ベトナム食糧協会の報告によると2012年のコメ輸出は昨年比8.29%増の772万トンとなったそうです。たぶん数量としてはタイを抜き、インドに次ぐ世界第2位のコメ輸出実績。2013年輸出見通しは750~760万トンだそうです。
知り合いの30代後半のベトナム人が、子供の頃の80年代にはコメが買えず毎日空芯菜ばかり食べていた、とか1日に一食はキャッサバを食べていた、と言ってたのを思い出しました。
2日前には日本のサイトSankeiBizでも「コメ輸出量最高も輸出額は伸び悩み ベトナム、品質改善が課題」との記事が掲載されていました。
ベトナム食糧協会が1月7日に会議を開催し、「2012年のコメ輸出総括と2013年の展望」というような報告を行ったことが記事になったようで、ベトナムのサイトでも取り上げられていました。

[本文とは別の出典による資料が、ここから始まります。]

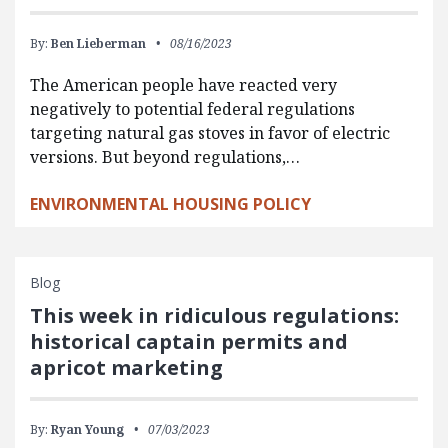
By:
Ben Lieberman
08/16/2023
The American people have reacted very
negatively to potential federal regulations
targeting natural gas stoves in favor of electric
versions. But beyond regulations,…
ENVIRONMENTAL HOUSING POLICY
Blog
This week in ridiculous regulations:
historical captain permits and
apricot marketing
By:
Ryan Young
07/03/2023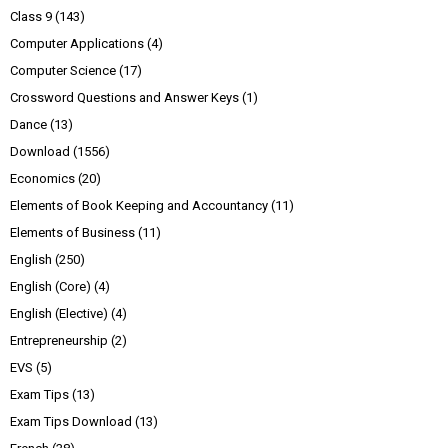
Class 9
(143)
Computer Applications
(4)
Computer Science
(17)
Crossword Questions and Answer Keys
(1)
Dance
(13)
Download
(1556)
Economics
(20)
Elements of Book Keeping and Accountancy
(11)
Elements of Business
(11)
English
(250)
English (Core)
(4)
English (Elective)
(4)
Entrepreneurship
(2)
EVS
(5)
Exam Tips
(13)
Exam Tips Download
(13)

この記事を読むとSankeiBizの記事タイトルはやや的外れであると感じます。輸出額の前年比1.98%減少は主要に国際価格の低下によるもので、輸出米構成には大きな変化が起きているとベトナム食糧協会は指摘しています。
「高級米輸出は357.3万トンとなり、輸出の46.29%を占め、2011年より79%増加した。通常米と低品質米輸出は271.9万トンと昨年比32%減少し、輸出全体の35%となった。各種香り米もまた58.4万トンと昨年比21.8%増加し、輸出全体の7.57%を占める」とのことです。

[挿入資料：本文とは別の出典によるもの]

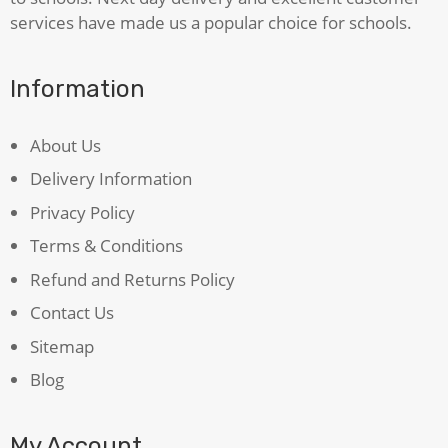
services have made us a popular choice for schools.
Information
About Us
Delivery Information
Privacy Policy
Terms & Conditions
Refund and Returns Policy
Contact Us
Sitemap
Blog
My Account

また、輸出市場の問題として2012年は「ベトナム米輸出の「集中契約」による比率が急減しており、2011年に48%だったものが約20%に急減した。主要輸出先だったフィリピン、インドネシア市場が食糧自給の取り組みによって減り、代わってアフリカや他のアジア諸国の新しい市場へと輸出市場の構造変化がもたらされている」。

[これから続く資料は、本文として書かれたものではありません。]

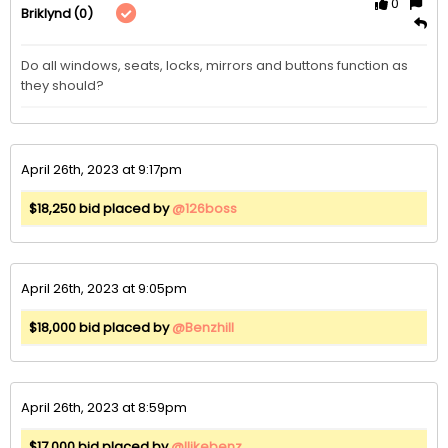
0
(0)
Briklynd
Do all windows, seats, locks, mirrors and buttons function as 
they should?
April 26th, 2023 at 9:17pm
$18,250 bid placed by
@126boss
April 26th, 2023 at 9:05pm
$18,000 bid placed by
@Benzhill
April 26th, 2023 at 8:59pm
$17,000 bid placed by
@Ilikebenz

2012年の籾米生産量は4,370万トンで前年比3.3%ほど増加したわけですが、コメ輸出は8.29%増とされています。籾米換算で130万トン増えた分を精米換算し、ベトナムの人口増加率を差し引けばちょうど辻褄が合う数字ですが、実態はどうなんでしょう?
先月、ドンタップ省の小さな食堂で食べた昼食のコメは美味しく、同行の日本人が「このコメは自分の家で食ってるヤツじゃないの」?とか言ってました。作るコメは直播の不味い高収穫米、食べるのはカンボジアの田植え米、などというメコンデルタの農家も少なくないようです。輸出が増加した高品質米は誰が作ったコメなのか気になります。